Peygamber Efendimiz (asm) bu konu hakkındaki bir Hadis-i ŞerifindeSabahın erken saatlerinde başarı ve bereket vardır” buyurmaktadır.

“Sabah erken yola koyulmak, akşam ezanında evde olmak” diye bir kavram vardı eskiden.

Şimdi gece yarılarına kadar dışarda olmak revaçta.

Geç saatlere kadar baktığımız ekranlar da cabası.

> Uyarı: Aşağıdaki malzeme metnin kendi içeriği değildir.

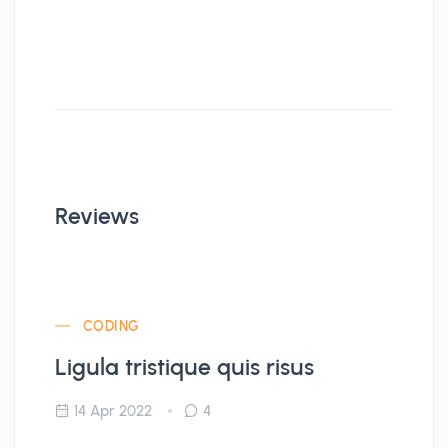
Reviews
CODING
Ligula tristique quis risus
14 Apr 2022
4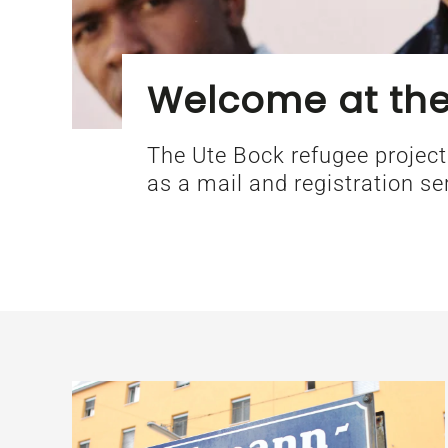
Welcome at the
The Ute Bock refugee project
as a mail and registration se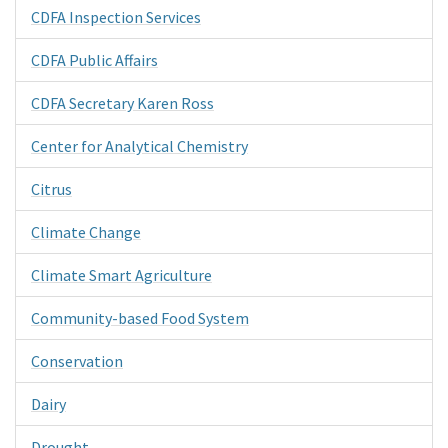
CDFA Inspection Services
CDFA Public Affairs
CDFA Secretary Karen Ross
Center for Analytical Chemistry
Citrus
Climate Change
Climate Smart Agriculture
Community-based Food System
Conservation
Dairy
Drought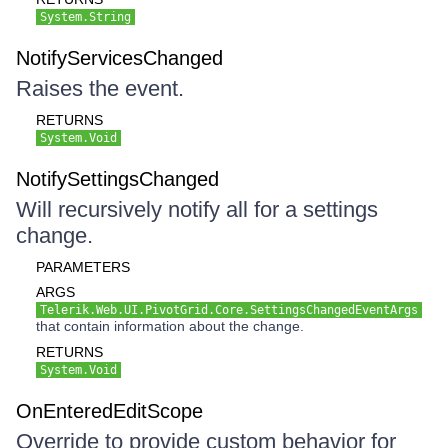
System.String
NotifyServicesChanged
Raises the event.
RETURNS
System.Void
NotifySettingsChanged
Will recursively notify all for a settings
change.
PARAMETERS
ARGS
Telerik.Web.UI.PivotGrid.Core.SettingsChangedEventArgs
that contain information about the change.
RETURNS
System.Void
OnEnteredEditScope
Override to provide custom behavior for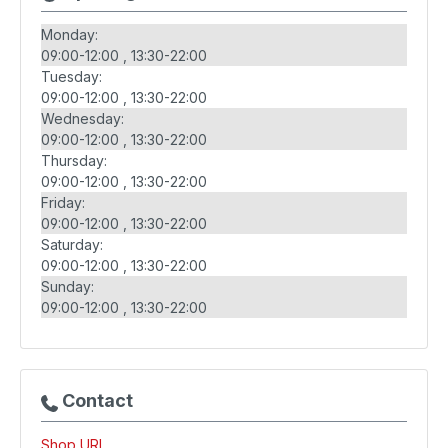
Monday:
09:00-12:00
13:30-22:00
Tuesday:
09:00-12:00
13:30-22:00
Wednesday:
09:00-12:00
13:30-22:00
Thursday:
09:00-12:00
13:30-22:00
Friday:
09:00-12:00
13:30-22:00
Saturday:
09:00-12:00
13:30-22:00
Sunday:
09:00-12:00
13:30-22:00
Contact
Shop URL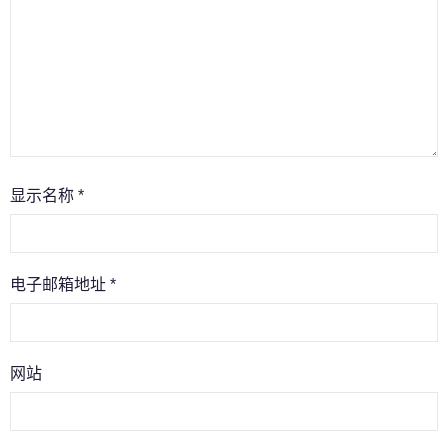
显示名称
*
电子邮箱地址
*
网站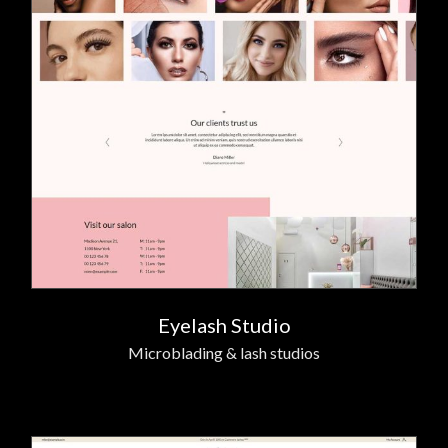
Eyelash Studio
Microblading & lash studios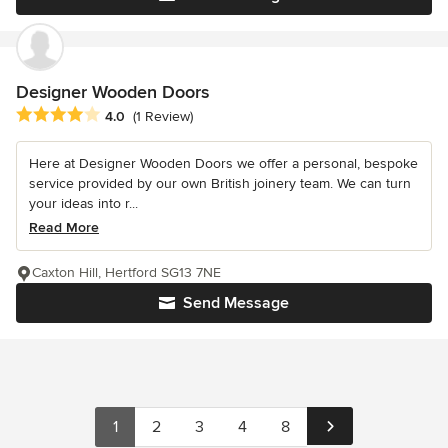
Designer Wooden Doors
Average rating: 4 out of 5 stars
4.0
(1 Review)
Here at Designer Wooden Doors we offer a personal, bespoke
service provided by our own British joinery team. We can turn
your ideas into r...
Read More
Caxton Hill, Hertford SG13 7NE
Send Message
1
2
3
4
8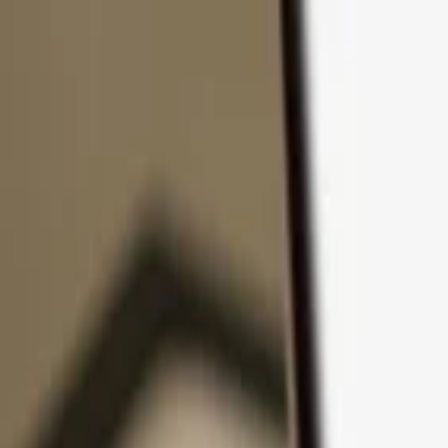
Skip to content
Products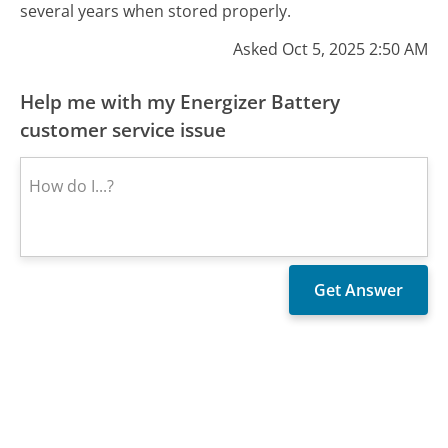
several years when stored properly.
Asked Oct 5, 2025 2:50 AM
Help me with my Energizer Battery
customer service issue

Durum böyle olunca sabah erken kalkmak, güneşten önce doğmak pek mümkün olmuyor.

Selim Gündüzalp’in ifadesi ile “Allah’ın ilavesi” demek olan bereketten mahrum kalışımız bu yüzden olsa gerek. O ilave olmadığında, kazandıkça kaybediyoruz.

Zamanın bizim için belki de en önemli yanı “sınırlı ve sayılı” olması.

Aziz Mahmut Hüdai‘nin dediği gibi;

Günler gelip geçmekteler

Kuşlar gibi uçmaktalar.

Ömrünün sonuna gelenlere “Göz açıp kapayıncaya kadar geçti” dedirten bir hayat yaşıyoruz, çünkü yekpare geniş bir anın parçalanmaz akışındayız.

Zülfü Livaneli, “Bir insan ömrünü neye vermeli/ Harcanıp gidiyor ömür dediğin” diye soruyor o güzel türküsünde.

Ömrümüz beyhude geçmesin, harcanıp gitmesin!..

Zamanımızı iyi yönetelim.

“NE ZAMAN?” sorusuna doğru cevaplar verelim.

Daha iyi öğrenmek için, daha verimli çalışmak için, daha faydalı olmak için İDEAL ZAMANLARIMIZI tespit etmemiz ve bu hayatı dolu dolu yaşamamız çok önemli.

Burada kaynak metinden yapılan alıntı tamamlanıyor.